The multiplier repeats every three ticks and takes 17 ticks to complete. In your design, we need one tick in a locking buffer at the input and 1 tick in a router at the back, plus all this work to make a control unit and a five chunk bus to return the output to the input. In my design, we have a register wright that takes two ticks, a register read that is actually simultaneous to the second wright tick, and then just reuses the five chunk bus.
So, you cost the system 19 ticks per operation, which is within the next clock cycle from my multiplier and everything else cancels out. I take 17 ticks, and then 1 tick, and then the next clock (one tick after that) results in the next read. This is also nineteen ticks, but mine is much easier to build. In this case we are always equal. We are only unequal if yours and mine end up on different sides of a clock cycle. We have the same serial and parallel execution times of 24 ticks per serial repetition. (It also just occurred to me that you will never forward a multiplier because the multiplier gives 32 bits output, but takes a sixteen bit input.) The only place where you exceed me in speed is the Boolean functions, specifically the OR NAND and NOR functions. My AND function is actually faster than yours. XNOR is the same for both, and XOR is significantly faster for you than for me because I integrated it into the adder.
Also, you say your's is a four tick ALU plus one for every eight bits? Making your clock also five tick instead of three?
I know that forwarding receives data before it is written, what I am saying is that because I fully intend to make all my operational units the exact length needed to make them bus themselves back to the registers, the extra two ticks inside the registers become transparent compared to a forward that needs some kind of control unit and a way to select if it forwards or wrights back (a 1 tick multiplexer at best on the output), plus an additional front end buffer (another 1 tick with locking repeaters). I'll do the same example using my multiplier that you did above. The distance from the front of the multiplier to the back is 5 chunks. The distance from input of the multiplier to the CPU is also five chunks (hey, would you look at that). The distance from the output of the multiplier to the register bank is zero chunks, and the distance from the register bank to the multiplier input is five chunks (weird, it's like it was built to just fit right in there).
The multiplier repeats every three ticks and takes 17 ticks to complete. In your design, we need one tick in a locking buffer at the input and 1 tick in a router at the back, plus all this work to make a control unit and a five chunk bus to return the output to the input. In my design, we have a register wright that takes two ticks, a register read that is actually simultaneous to the second wright tick, and then just reuses the five chunk bus.

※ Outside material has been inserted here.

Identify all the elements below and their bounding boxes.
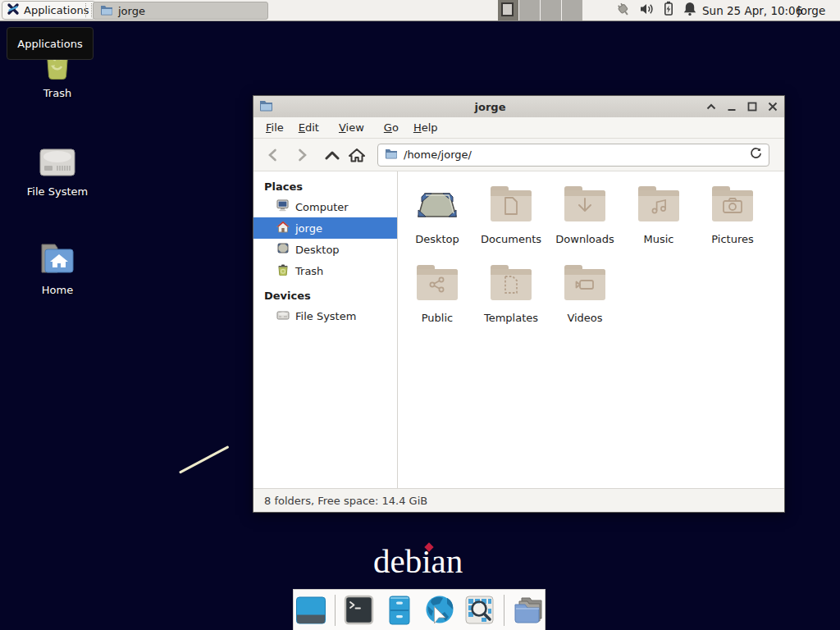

So, you cost the system 19 ticks per operation, which is within the next clock cycle from my multiplier and everything else cancels out. I take 17 ticks, and then 1 tick, and then the next clock (one tick after that) results in the next read. This is also nineteen ticks, but mine is much easier to build. In this case we are always equal. We are only unequal if yours and mine end up on different sides of a clock cycle. We have the same serial and parallel execution times of 24 ticks per serial repetition. (It also just occurred to me that you will never forward a multiplier because the multiplier gives 32 bits output, but takes a sixteen bit input.) The only place where you exceed me in speed is the Boolean functions, specifically the OR NAND and NOR functions. My AND function is actually faster than yours. XNOR is the same for both, and XOR is significantly faster for you than for me because I integrated it into the adder.
Also, you say your's is a four tick ALU plus one for every eight bits? Making your clock also five tick instead of three?